We built our C-section predictor tool to help expectant mothers understand how pre-existing health factors and health conditions diagnosed during pregnancy influence the likelihood of delivering by C-section.
At the heart of our C-section predictor is a statistical model that draws from our secure, patient-deidentified database. We considered many factors when building the model, including medical conditions of every patient who delivered a baby, patient age at the time of delivery, and the geographic location of those patients (down to the level of ZIP3). In total, that’s data about 4.4 million deliveries and 3.5 million distinct women between 2010 and 2015. We use a multivariate logistic regression model for prediction.
We chose the features in our prediction model to maximize the usability of the C-section predictor for the end user, specifically by focusing on personal health factors, such as medical diagnoses, that are possible for a pregnant woman to know before her delivery day. Factors that would be unknown to a mother during the course of her pregnancy were excluded but did not substantially compromise the accuracy of the model.
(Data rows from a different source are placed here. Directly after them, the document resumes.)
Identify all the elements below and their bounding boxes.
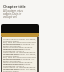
staticText: Lorem ipsum dolor sit amet, consect adip… — [3, 37, 38, 43]
staticText: irure dolor in reprehenderit in volupt v… — [3, 65, 38, 71]
staticText: et dolore magna aliqua. Ut enim ad minim — [3, 42, 38, 48]
staticText: Chapter title — [3, 4, 26, 9]
staticText: Lorem ipsum dolor sit amet, consect adip… — [3, 52, 38, 58]
staticText: Lorem ipsum dolor sit amet, consect adip… — [3, 67, 38, 72]
staticText: aliquip ex ea commodo consequat. Duis a — [3, 62, 38, 68]
staticText: irure dolor in reprehenderit in volupt v… — [3, 50, 38, 56]
staticText: elit, sed do eiusmod tempor incid ut lab… — [3, 40, 38, 46]
staticText: adipis Duis ir — [3, 12, 22, 16]
staticText: elit, sed do eiusmod tempor incid ut lab… — [3, 70, 38, 72]
staticText: quis nostrud exercitation ullamco labori… — [3, 45, 38, 51]
staticText: elit, sed do eiusmod tempor incid ut lab… — [3, 55, 38, 61]
staticText: volupt vel — [3, 15, 17, 19]
staticText: aliquip ex ea commodo consequat. Duis a — [3, 47, 38, 53]
staticText: et dolore magna aliqua. Ut enim ad minim — [3, 57, 38, 63]
staticText: quis nostrud exercitation ullamco labori… — [3, 60, 38, 66]
staticText: All autem eius — [3, 9, 23, 13]
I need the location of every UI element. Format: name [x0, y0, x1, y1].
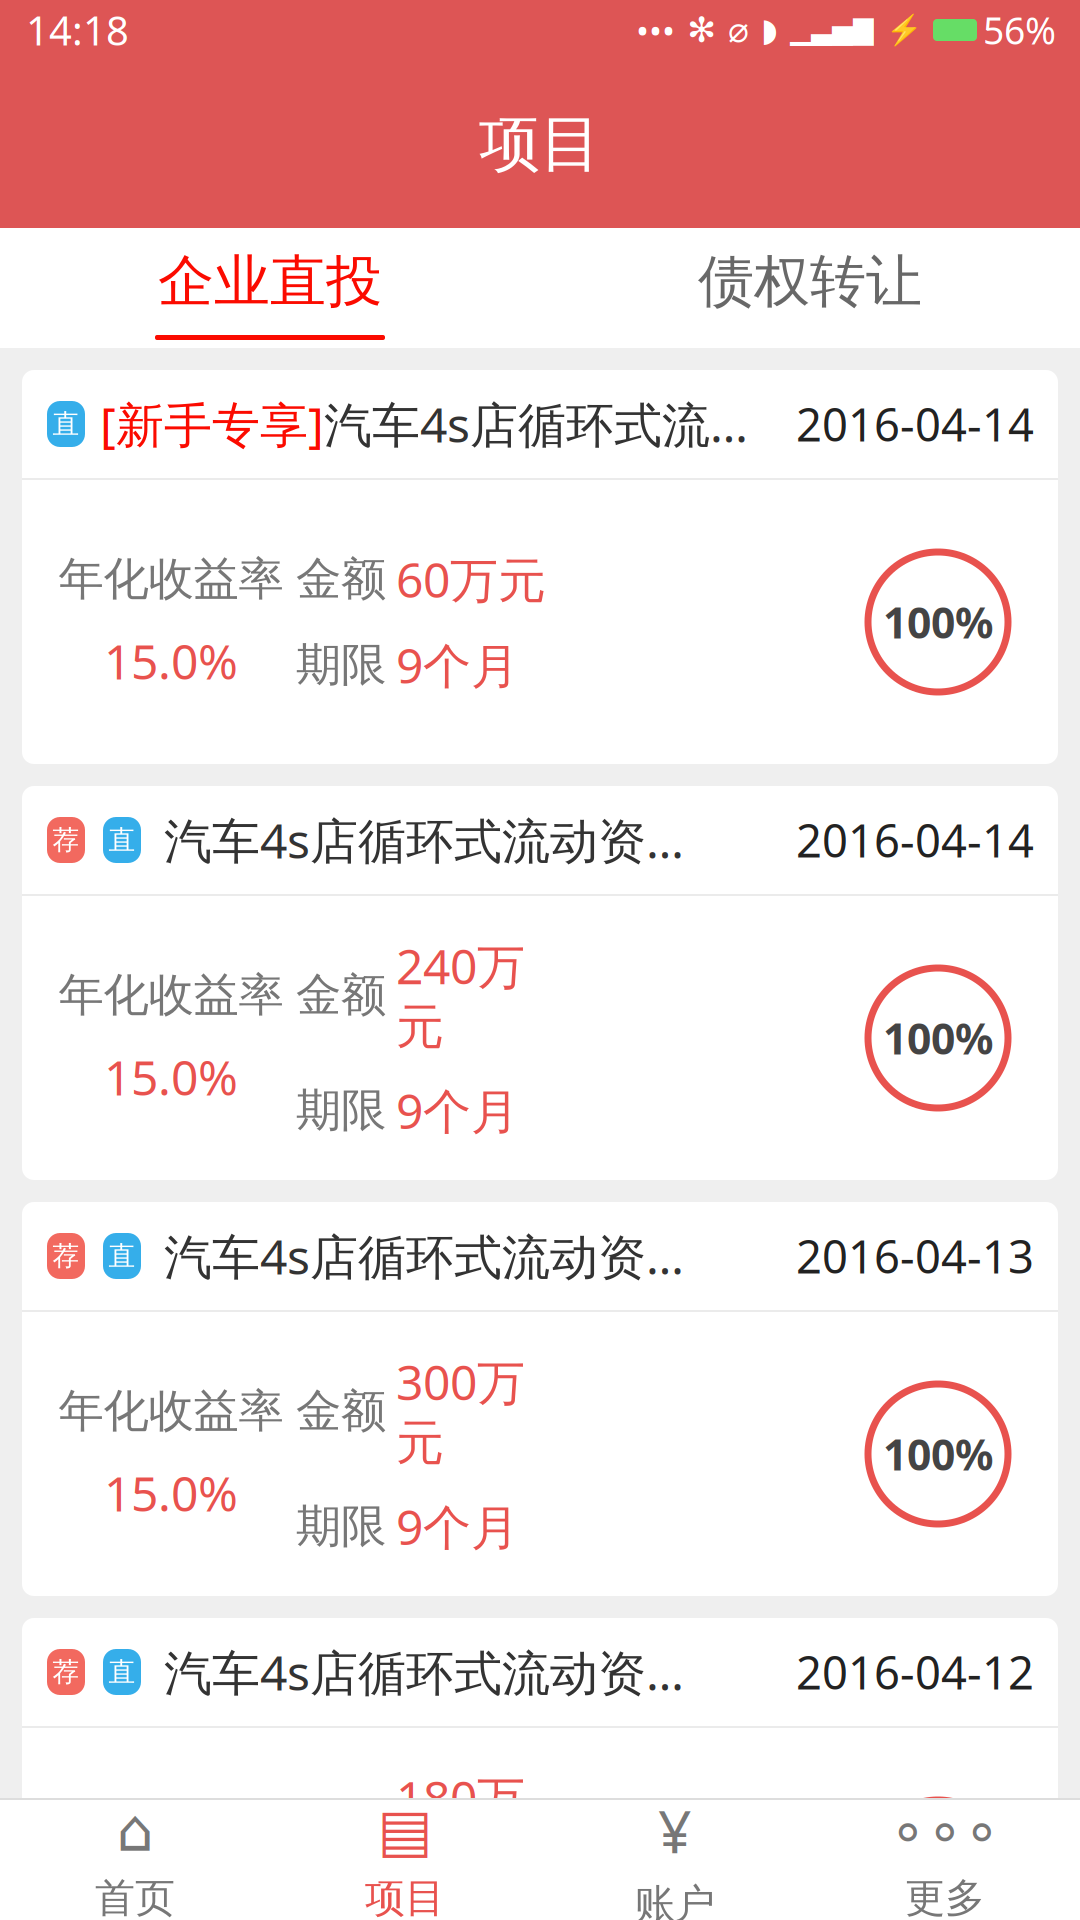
button[interactable]: 荐 — [22, 1618, 1058, 1920]
staticText: 300万元 — [396, 1350, 525, 1472]
staticText: 2016-04-12 — [796, 1642, 1034, 1702]
staticText: 更多 — [905, 1874, 985, 1920]
staticText: 2016-04-14 — [796, 394, 1034, 454]
staticText: 100% — [883, 1010, 993, 1066]
staticText: ⌀ — [728, 10, 749, 50]
staticText: 荐 — [52, 1656, 80, 1688]
staticText: 金额 — [296, 551, 386, 607]
staticText: 企业直投 — [158, 247, 382, 316]
staticText: 期限 — [296, 1498, 386, 1554]
button[interactable]: ⌂ — [0, 1800, 270, 1920]
staticText: ••• — [636, 7, 675, 53]
staticText: 15.0% — [104, 1045, 238, 1109]
staticText: 100% — [883, 1842, 993, 1898]
staticText: 荐 — [52, 1240, 80, 1272]
staticText: 年化收益率 — [58, 1799, 284, 1855]
staticText: 2016-04-14 — [796, 810, 1034, 870]
staticText: ◗ — [761, 12, 778, 48]
staticText: 汽车4s店循环式流… — [324, 392, 748, 456]
staticText: 9个月 — [396, 1910, 519, 1920]
staticText: 金额 — [296, 1799, 386, 1855]
staticText: ⚡ — [886, 13, 923, 47]
staticText: ⌂ — [116, 1797, 154, 1864]
staticText: 汽车4s店循环式流动资… — [164, 1224, 684, 1288]
button[interactable]: 债权转让 — [540, 228, 1080, 348]
staticText: 15.0% — [104, 629, 238, 693]
staticText: 荐 — [52, 824, 80, 856]
staticText: 9个月 — [396, 1494, 519, 1558]
staticText: 14:18 — [26, 3, 129, 56]
staticText: [新手专享] — [100, 392, 324, 456]
staticText: 债权转让 — [698, 247, 922, 316]
staticText: ¥ — [658, 1792, 692, 1869]
button[interactable]: 荐 — [22, 1202, 1058, 1596]
staticText: 期限 — [296, 1082, 386, 1138]
staticText: 60万元 — [396, 547, 546, 611]
staticText: 2016-04-13 — [796, 1226, 1034, 1286]
staticText: 金额 — [296, 1383, 386, 1439]
staticText: 期限 — [296, 1914, 386, 1920]
staticText: 直 — [108, 824, 136, 856]
staticText: 年化收益率 — [58, 967, 284, 1023]
staticText: 年化收益率 — [58, 1383, 284, 1439]
staticText: 直 — [108, 1656, 136, 1688]
button[interactable]: 企业直投 — [0, 228, 540, 348]
staticText: 金额 — [296, 967, 386, 1023]
staticText: 240万元 — [396, 934, 525, 1056]
staticText: 100% — [883, 1426, 993, 1482]
button[interactable]: ¥ — [540, 1800, 810, 1920]
staticText: 100% — [883, 594, 993, 650]
staticText: 180万元 — [396, 1766, 525, 1888]
staticText: 汽车4s店循环式流动资… — [164, 808, 684, 872]
staticText: 期限 — [296, 637, 386, 693]
staticText: ∘∘∘ — [890, 1797, 1000, 1864]
staticText: 汽车4s店循环式流动资… — [164, 1640, 684, 1704]
staticText: 首页 — [95, 1874, 175, 1920]
button[interactable]: ∘∘∘ — [810, 1800, 1080, 1920]
staticText: 9个月 — [396, 1078, 519, 1142]
staticText: 15.0% — [104, 1461, 238, 1525]
staticText: ▁▃▅▇ — [790, 15, 874, 45]
staticText: 账户 — [635, 1879, 715, 1920]
staticText: 项目 — [365, 1874, 445, 1920]
button[interactable]: 直 — [22, 370, 1058, 764]
button[interactable]: 荐 — [22, 786, 1058, 1180]
staticText: 年化收益率 — [58, 551, 284, 607]
staticText: 直 — [108, 1240, 136, 1272]
staticText: 项目 — [479, 106, 601, 182]
staticText: ▤ — [378, 1797, 432, 1864]
button[interactable]: ▤ — [270, 1800, 540, 1920]
staticText: ✻ — [687, 10, 716, 50]
staticText: 9个月 — [396, 633, 519, 697]
staticText: 直 — [52, 408, 80, 440]
staticText: 56% — [983, 5, 1056, 55]
staticText: 15.0% — [104, 1877, 238, 1920]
It’s important to note that many factors can influence a woman’s chance of delivering via C-section, and not all of these factors are included in our C-section predictor. Some factors we specifically excluded are diagnostic factors that a pregnant woman is unlikely to know about herself or her pregnancy in advance of delivery, in particular some factors that relate to emergency C-section. In addition, there are some factors like race, socioeconomic status, and prior successful vaginal deliveries that are not accounted for in our database but may be associated with increased or decreased probability of C-section.
The list of features about the patient that were included in the C-section predictor are:
- patient age
- patient zip
- previous c-section (if the patient had a c-section in a previous pregnancy)
- malpositioned baby (including breech babies)
- large baby
- more than one baby (twins, triplets etc.)
- bleeding during pregnancy
- type 1 diabetes
- type 2 diabetes
- excessive amniotic fluid
- high blood pressure
- gestational diabetes
- Rh incompatibility
In the health insurance claims data that we use to train our model, the maximum number of diagnostic factors that can exist for any given delivery is 8. This is an attribute of the source data. Because of this hard limit on the number of diagnostic factors associated with a delivery in the source data, the C-section predictor’s output may be somewhat difficult to interpret if the user chooses more than 8 diagnoses while using the predictor. That said, it is extremely unlikely that a real pregnant patient would experience more than a handful of the diagnostic factors listed in the predictor over the course of a single pregnancy, so we don’t recommend selecting more than 8 diagnoses at a time while using the predictor.
Since the relationship between age and C-section is not perfectly linear, we transformed the ages using B-splines so that the ages are smoothed to more accurately reflect the varying influence age has on delivery method.
To test how accurate our C-section predictor is, we checked how it performed on a dataset that we had reserved for testing. This reserved testing dataset was separate from the training dataset used to decide the appropriate model to use for the tool (the final model for the tool was built on the complete dataset). Because we know whether a delivery was a C-section or not in our source data, we can compare the predictions to what actually happened. We use the rate of C-section from the training set, 36%, as the threshold for classifying C-sections based on the predicted probability returned from the model. When assessing the accuracy of our model on the testing set, our C-section predictor produced the correct prediction 78.7% of the time. With that in mind, we rebuilt the model on the complete dataset.